Excluded from Iroquois Master Fund’s beneficial ownership are an aggregate of 9,864,092 Shares consisting of (i) 7,197,425 Shares issuable upon the exercise of certain of the Issuer’s warrants owned by Iroquois Master Fund, (ii) 166,667 Shares underlying Preferred Stock owned by ICIG, (iii) 833,335 Shares issuable upon the exercise of certain of the Issuer’s warrants directly owned by ICIG and (iv) 1,666,665 Shares upon the exercise of certain of the Issuer’s warrants owned by American Capital due to a conversion cap that precludes the holder thereof from converting such warrants to the extent that the holder would, after such exercise, beneficially own (as determined in accordance with Section 13(d) of the Securities Exchange Act of 1934, as amended) in excess of 9.99% of the Shares outstanding (the “Beneficial Ownership Limitation”).
A. | Iroquois Master Fund |
| (a) | As of the close of business on July 14, 2016, Iroquois Master Fund beneficially owned 5,027,574 Shares consisting of (i) 225,000 Shares directly and beneficially owned by Iroquois Master Fund, (ii) 2,000,000 Shares underlying Preferred Stock owned by Iroquois Master Fund and (iii) 2,802,574 Shares underlying Warrants owned by Iroquois Master Fund. |
Percentage: 9.24%
| (b) | 1. Sole power to vote or direct vote: 0 |
| 2. Shared power to vote or direct vote: 5,027,574 |
| 3. Sole power to dispose or direct the disposition: 0 |
| 4. Shared power to dispose or direct the disposition: 5,027,574 |
| (c) | Iroquois Master Fund has not entered into any transactions in the Shares during the past 60 days. |
B. Iroquois Capital
| (a) | As of the close of business on July 14, 2016, Iroquois Capital beneficially owned 5,027,574 Shares by virtue of its relationship as the investment manager to Iroquois Master Fund. |
Percentage: 9.24%
| (b) | 1. Sole power to vote or direct vote: 0 |
| 2. Shared power to vote or direct vote: 5,027,574 |
| 3. Sole power to dispose or direct the disposition: 0 |
| 4. Shared power to dispose or direct the disposition: 5,027,574 |
| (c) | Iroquois Capital has not entered into any transactions in the Shares during the past 60 days. |
C. | ICIG |
| (a) | As of the close of business on July 14, 2016, ICIG directly and beneficially owned 75,000 Shares. |
Percentage: Less than 1%
| (b) | 1. Sole power to vote or direct vote: 0 |
| 2. Shared power to vote or direct vote: 75,000 |
| 3. Sole power to dispose or direct the disposition: 0 |
| 4. Shared power to dispose or direct the disposition: 75,000 |
| (c) | ICIG has not entered into any transactions in the Shares during the past 60 days. |
D. | American Capital |
| (a) | As of the close of business on July 14, 2016, American Capital beneficially owned 333,333 Shares underlying Preferred Stock. |
Percentage: Less than 1%
| (b) | 1. Sole power to vote or direct vote: 0 |
| 2. Shared power to vote or direct vote: 333,333 |
| 3. Sole power to dispose or direct the disposition: 0 |
| 4. Shared power to dispose or direct the disposition: 333,333 |
| (c) | American Capital has not entered into any transactions in the Shares during the past 60 days. |
E. | Joshua Silverman |
| (a) | As of the close of business on July 14, 2016, Mr.
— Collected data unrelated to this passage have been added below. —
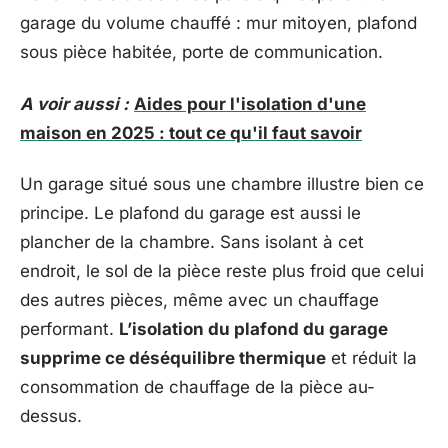
garage du volume chauffé : mur mitoyen, plafond
sous pièce habitée, porte de communication.
A voir aussi :
Aides pour l'isolation d'une
maison en 2025 : tout ce qu'il faut savoir
Un garage situé sous une chambre illustre bien ce
principe. Le plafond du garage est aussi le
plancher de la chambre. Sans isolant à cet
endroit, le sol de la pièce reste plus froid que celui
des autres pièces, même avec un chauffage
performant.
L’isolation du plafond du garage
supprime ce déséquilibre thermique
et réduit la
consommation de chauffage de la pièce au-
dessus.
Silverman beneficially owned 5,102,574 Shares by virtue of his relationship as the managing member of Iroquois Master Fund and ICIG. |
Percentage: 9.38%
| (b) | 1. Sole power to vote or direct vote: 0 |
| 2. Shared power to vote or direct vote: 5,102,574 |
| 3. Sole power to dispose or direct the disposition: 0 |
| 4. Shared power to dispose or direct the disposition: 5,102,574 |
| (c) | Mr. Silverman has not entered into any transactions in the Shares during the past 60 days. |
F. | Richard Abbe |
| (a) | As of the close of business on July 14, 2016, Mr. Abbe beneficially owned 5,102,574 Shares by virtue of his relationship as the managing member of Iroquois Master Fund and ICIG. |
Percentage: 9.38%
| (b) | 1. Sole power to vote or direct vote: 0 |
| 2. Shared power to vote or direct vote: 5,102,574 |
| 3. Sole power to dispose or direct the disposition: 0 |
| 4. Shared power to dispose or direct the disposition: 5,102,574 |
| (c) | Mr. Abbe has not entered into any transactions in the Shares during the past 60 days. |
G. | Kimberly Page |
| (a) | As of the close of business on July 14, 2016, Ms. Page beneficially owned 333,333 Shares by virtue of her relationship as the manager of American Capital. |
Percentage: Less than 1%
| (b) | 1. Sole power to vote or direct vote: 333,333 |
| 2. Shared power to vote or direct vote: 0 |
3. Sole power to dispose or direct the disposition: 333,333
4. Shared power to dispose or direct the disposition: 0
| (c) | Ms. Page has not entered into any transactions in the Shares during the past 60 days. |
As of the close of business on July 14, 2016 the Reporting Persons collectively beneficially owned an aggregate of 5,435,907 Shares (including certain warrants and Preferred Stock held by the Reporting Persons and subject to the Beneficial Ownership Limitation described in this Item 5), constituting approximately 9.99% of the Shares outstanding.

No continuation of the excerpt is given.